We had to go thru foreign weapons training, the instructor dropped an AK in a mudhole picked it up, locked a magazine and fired thirty rounds down range.
If you look at the rifles that preceded it, you will see that when comparing the M-1 Carbine, the M-1 Garand and the M-14, that when we were in conflicts past WW2, the recoil of the M-1 Garand and the M-14 were considered too much for many soldiers to handle, especially,if fully automatic or burst fire was required. That is why the M1 Carbine was so popular especially in Vietnam with ARVIN troops of small build.
Likewise, in the era of the draft, the majority of the troops had little marksmanship experience. We were no longer a society of rural farm boys or muscular laborers and factory workers.
Why the M-16 became so popular was not the low capacity magazine or the heavy weight of the cartridges of the Garand or M-14, it was that fully auto or bust fire was the current military tactic and a 30-06 or .308 round (which required a heavy rifle) were to difficult for many of the soldiers of the day to accurately master.
That didn't mean that some could not attain a marksman's badge. It just meant that if you are standardizing on one rifle and ammo on a battle field for most of your troops including allies, you want something they can handle in a firefight.
You also need to understand that "Whiz Kid" Robert McNamara wanted one rifle to be used in all services for almost all soldiers. So the M-16 was to replace the M1/M2 carbine for something more deadly that could be given to truck drivers, clerks, etc. as well as serve as a main battle rifle.
Professional soldiers or those to trained like professional soldiers were a different story.
“The early models had a terrible tendency to jam.”
Yes, but that problem was for the most part corrected by 1968, and the remedy included better cleaning discipline. In any event, when I went in the military (1970) I think the jamming problem was pretty much in the past. Of course, that was little solace to the troops who had to use the M16 before the quirks were ironed out. I had some good friends who were in the Marines, and they LOVED the M-14, which the M-16 replaced; they were very sorry to see the M-14 retired. I like the M1A (the standard semi-auto only version of the M-14), but my favorite battle rifle was the M1 Garand (which I was only able to shoot for fun, as it was pretty much out of the standard inventory when I was in)). I’ve shot the M1 Garand many times over the years and I just love it (though I wouldn’t want to have to lug it around for any extended period of time! It gets heavy!).
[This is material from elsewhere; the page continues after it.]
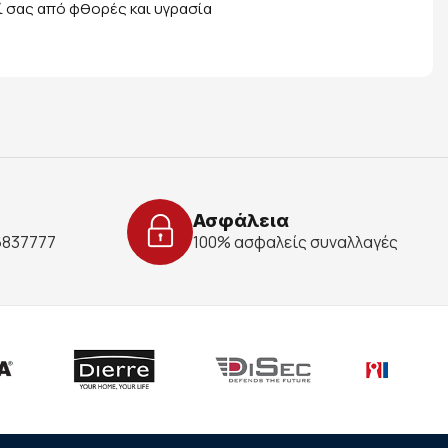
ί σας από φθορές και υγρασία
Ασφάλεια
 6837777
100% ασφαλείς συναλλαγές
The A1 version certainly did suck. The A2 version is a much better weapon, and one of the most accurate and ammo versatile platforms there is. Shooting HP competitions, I went from just barely making Master level for years, up to High Master almost overnight when I switched from Supermatch M14s to an AR15.
M14 for the win.
In ‘69 I qualified “Expert” on the M-14...”Sharpshooter” on the M-16. BCT was the first time I had ever *seen* a rifle,let alone fired one. I liked the M-14 much better than the M-16.But I suspect that if I had been 11 Bravo in the rice paddies I probably would have had a different attitude.
What a ridiculously crappy rifle.
They initially used the wrong powder in the ammunition.